(PROVIDED DATA Opens)

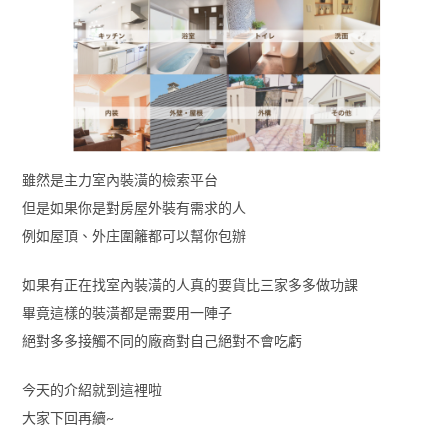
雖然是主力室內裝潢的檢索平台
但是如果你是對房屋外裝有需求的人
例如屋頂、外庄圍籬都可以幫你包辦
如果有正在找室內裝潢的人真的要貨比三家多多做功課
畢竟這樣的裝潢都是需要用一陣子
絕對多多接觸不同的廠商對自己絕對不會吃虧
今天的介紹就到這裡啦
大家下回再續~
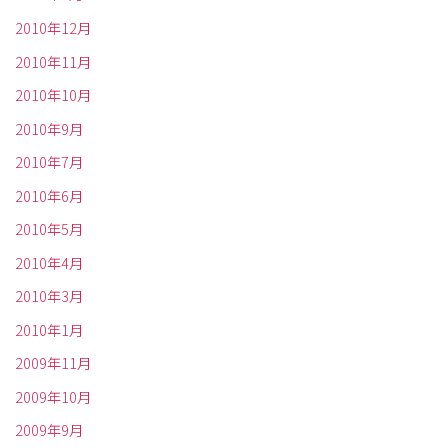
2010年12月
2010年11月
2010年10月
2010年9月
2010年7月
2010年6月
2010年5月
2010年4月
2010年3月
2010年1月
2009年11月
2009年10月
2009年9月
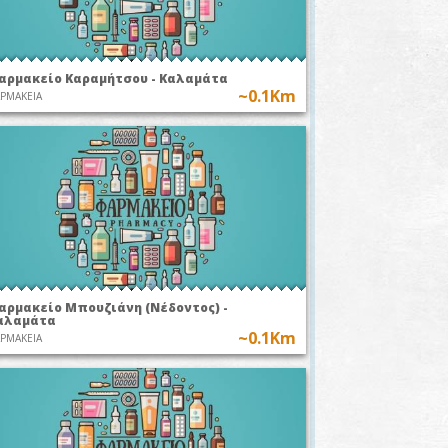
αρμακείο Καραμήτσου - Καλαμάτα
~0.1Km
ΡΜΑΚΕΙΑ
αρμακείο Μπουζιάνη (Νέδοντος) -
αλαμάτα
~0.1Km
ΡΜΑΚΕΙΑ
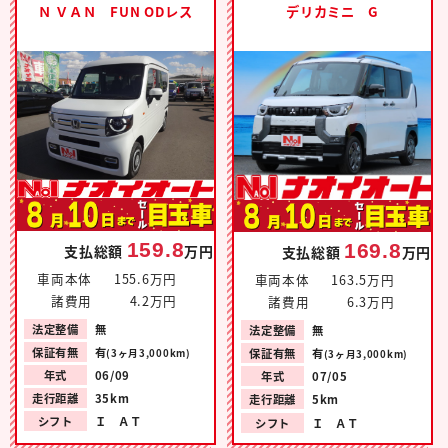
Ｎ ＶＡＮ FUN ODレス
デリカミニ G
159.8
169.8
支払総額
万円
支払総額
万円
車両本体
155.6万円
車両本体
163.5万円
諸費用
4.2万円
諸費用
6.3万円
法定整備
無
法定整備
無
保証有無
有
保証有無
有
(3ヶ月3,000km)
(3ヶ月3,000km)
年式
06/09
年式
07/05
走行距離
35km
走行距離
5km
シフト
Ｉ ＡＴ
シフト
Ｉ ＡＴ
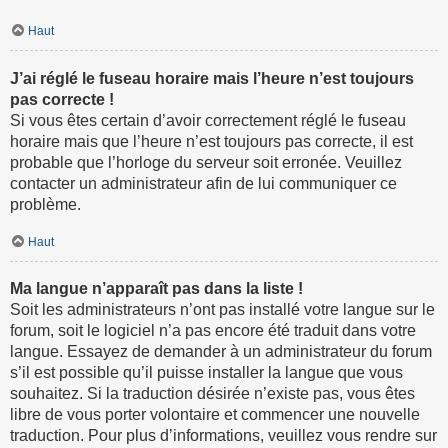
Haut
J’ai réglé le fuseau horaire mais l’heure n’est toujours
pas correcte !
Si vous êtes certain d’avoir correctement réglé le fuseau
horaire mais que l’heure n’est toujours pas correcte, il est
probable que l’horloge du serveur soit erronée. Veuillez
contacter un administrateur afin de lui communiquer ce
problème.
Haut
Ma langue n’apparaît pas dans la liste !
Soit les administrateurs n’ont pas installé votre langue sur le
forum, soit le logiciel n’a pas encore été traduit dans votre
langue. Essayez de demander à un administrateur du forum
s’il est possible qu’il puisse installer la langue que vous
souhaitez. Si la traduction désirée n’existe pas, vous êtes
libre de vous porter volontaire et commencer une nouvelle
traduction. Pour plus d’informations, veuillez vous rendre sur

(PROVIDED DATA Closes)

Take the material above and set it down exactly, minus the images.

- [THE COMPLETED TASK]
雖然是主力室內裝潢的檢索平台
但是如果你是對房屋外裝有需求的人
例如屋頂、外庄圍籬都可以幫你包辦
如果有正在找室內裝潢的人真的要貨比三家多多做功課
畢竟這樣的裝潢都是需要用一陣子
絕對多多接觸不同的廠商對自己絕對不會吃虧
今天的介紹就到這裡啦
大家下回再續~
2010年12月
2010年11月
2010年10月
2010年9月
2010年7月
2010年6月
2010年5月
2010年4月
2010年3月
2010年1月
2009年11月
2009年10月
2009年9月
αρμακείο Καραμήτσου - Καλαμάτα
~0.1Km
ΡΜΑΚΕΙΑ
αρμακείο Μπουζιάνη (Νέδοντος) -
αλαμάτα
~0.1Km
ΡΜΑΚΕΙΑ
Ｎ ＶＡＮ FUN ODレス
デリカミニ G
159.8
169.8
支払総額
万円
支払総額
万円
車両本体
155.6万円
車両本体
163.5万円
諸費用
4.2万円
諸費用
6.3万円
法定整備
無
法定整備
無
保証有無
有
保証有無
有
(3ヶ月3,000km)
(3ヶ月3,000km)
年式
06/09
年式
07/05
走行距離
35km
走行距離
5km
シフト
Ｉ ＡＴ
シフト
Ｉ ＡＴ
Haut
J’ai réglé le fuseau horaire mais l’heure n’est toujours
pas correcte !
Si vous êtes certain d’avoir correctement réglé le fuseau
horaire mais que l’heure n’est toujours pas correcte, il est
probable que l’horloge du serveur soit erronée. Veuillez
contacter un administrateur afin de lui communiquer ce
problème.
Haut
Ma langue n’apparaît pas dans la liste !
Soit les administrateurs n’ont pas installé votre langue sur le
forum, soit le logiciel n’a pas encore été traduit dans votre
langue. Essayez de demander à un administrateur du forum
s’il est possible qu’il puisse installer la langue que vous
souhaitez. Si la traduction désirée n’existe pas, vous êtes
libre de vous porter volontaire et commencer une nouvelle
traduction. Pour plus d’informations, veuillez vous rendre sur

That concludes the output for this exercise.